**What to produce**
The entries below are to be transcribed in full, without their images.

Pixel coordinate grounding data:
::::

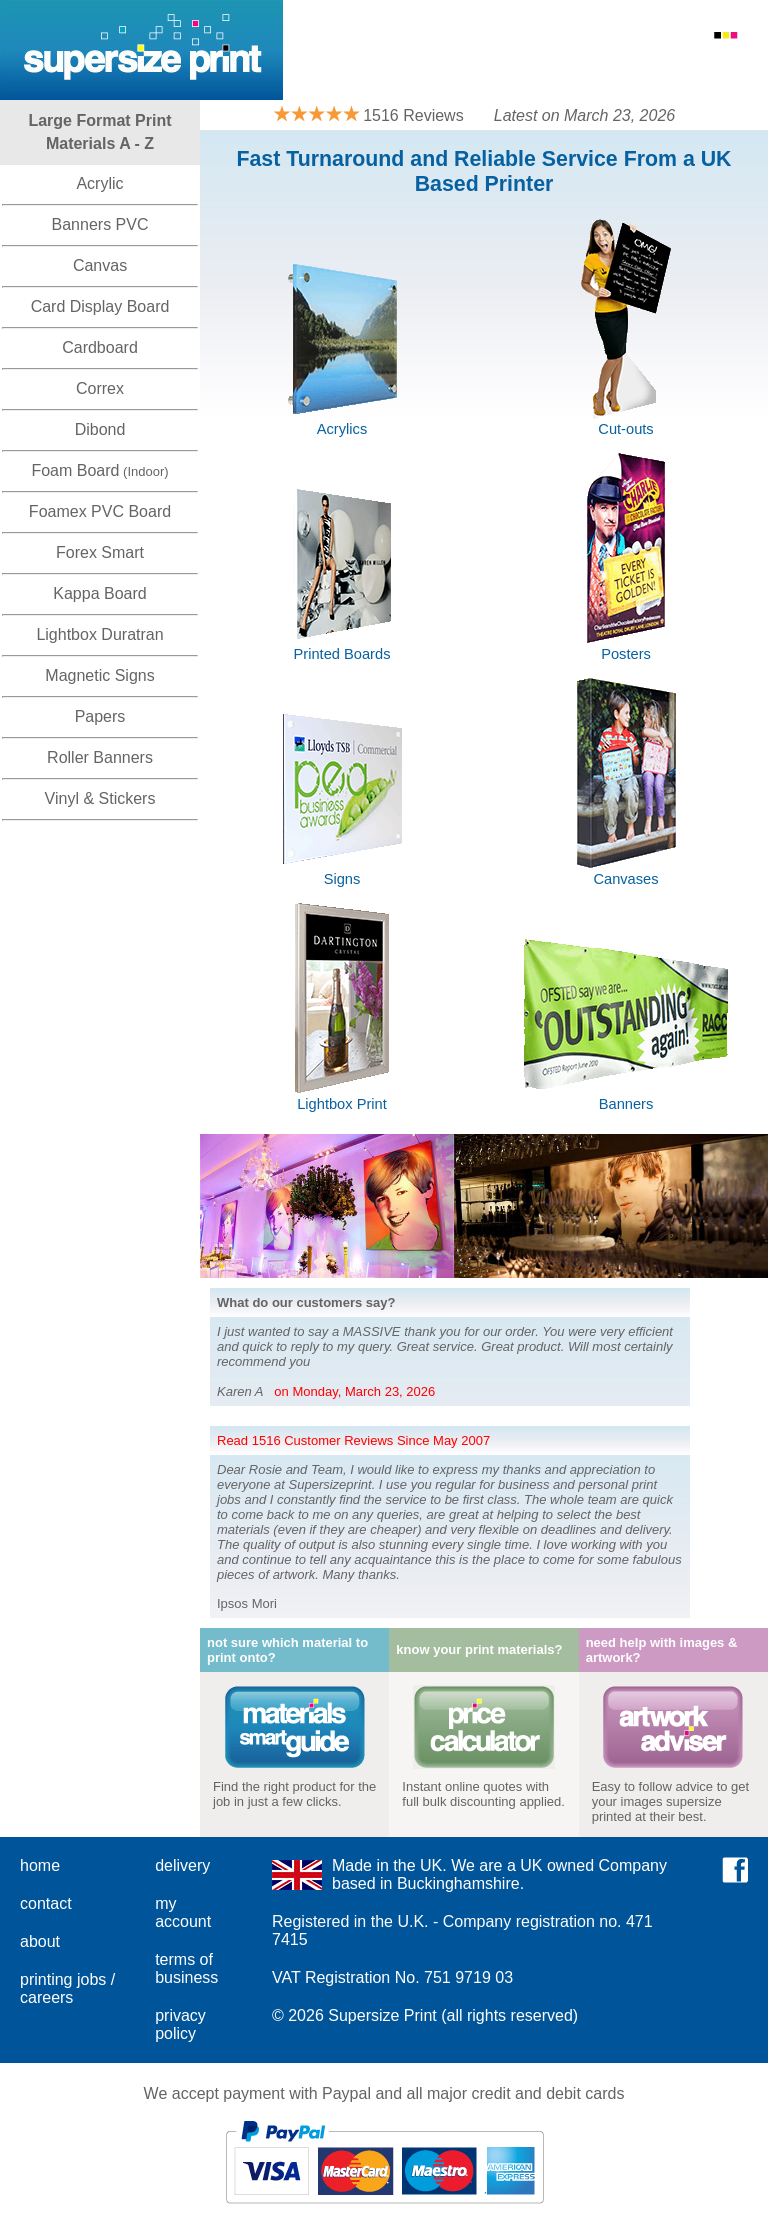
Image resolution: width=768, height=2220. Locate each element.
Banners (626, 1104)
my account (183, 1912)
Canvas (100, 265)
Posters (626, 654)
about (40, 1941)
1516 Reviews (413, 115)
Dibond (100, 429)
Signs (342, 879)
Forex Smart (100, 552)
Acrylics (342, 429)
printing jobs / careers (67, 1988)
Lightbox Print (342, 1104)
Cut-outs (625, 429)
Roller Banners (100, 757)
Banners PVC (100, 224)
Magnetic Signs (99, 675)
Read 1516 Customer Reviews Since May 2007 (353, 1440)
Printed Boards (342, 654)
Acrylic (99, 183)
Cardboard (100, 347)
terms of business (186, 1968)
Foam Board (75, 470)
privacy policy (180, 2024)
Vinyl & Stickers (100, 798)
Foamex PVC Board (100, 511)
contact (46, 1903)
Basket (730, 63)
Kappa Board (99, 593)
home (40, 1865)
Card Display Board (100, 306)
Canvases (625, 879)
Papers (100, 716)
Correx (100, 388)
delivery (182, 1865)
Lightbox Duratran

::::

**Completed task**
Image resolution: width=768, height=2220. Locate each element.
Banners (626, 1104)
my account (183, 1912)
Canvas (100, 265)
Posters (626, 654)
about (40, 1941)
1516 Reviews (413, 115)
Dibond (100, 429)
Signs (342, 879)
Forex Smart (100, 552)
Acrylics (342, 429)
printing jobs / careers (67, 1988)
Lightbox Print (342, 1104)
Cut-outs (625, 429)
Roller Banners (100, 757)
Banners PVC (100, 224)
Magnetic Signs (99, 675)
Read 1516 Customer Reviews Since May 2007 (353, 1440)
Printed Boards (342, 654)
Acrylic (99, 183)
Cardboard (100, 347)
terms of business (186, 1968)
Foam Board (75, 470)
privacy policy (180, 2024)
Vinyl & Stickers (100, 798)
Foamex PVC Board (100, 511)
contact (46, 1903)
Basket (730, 63)
Kappa Board (99, 593)
home (40, 1865)
Card Display Board (100, 306)
Canvases (625, 879)
Papers (100, 716)
Correx (100, 388)
delivery (182, 1865)
Lightbox Duratran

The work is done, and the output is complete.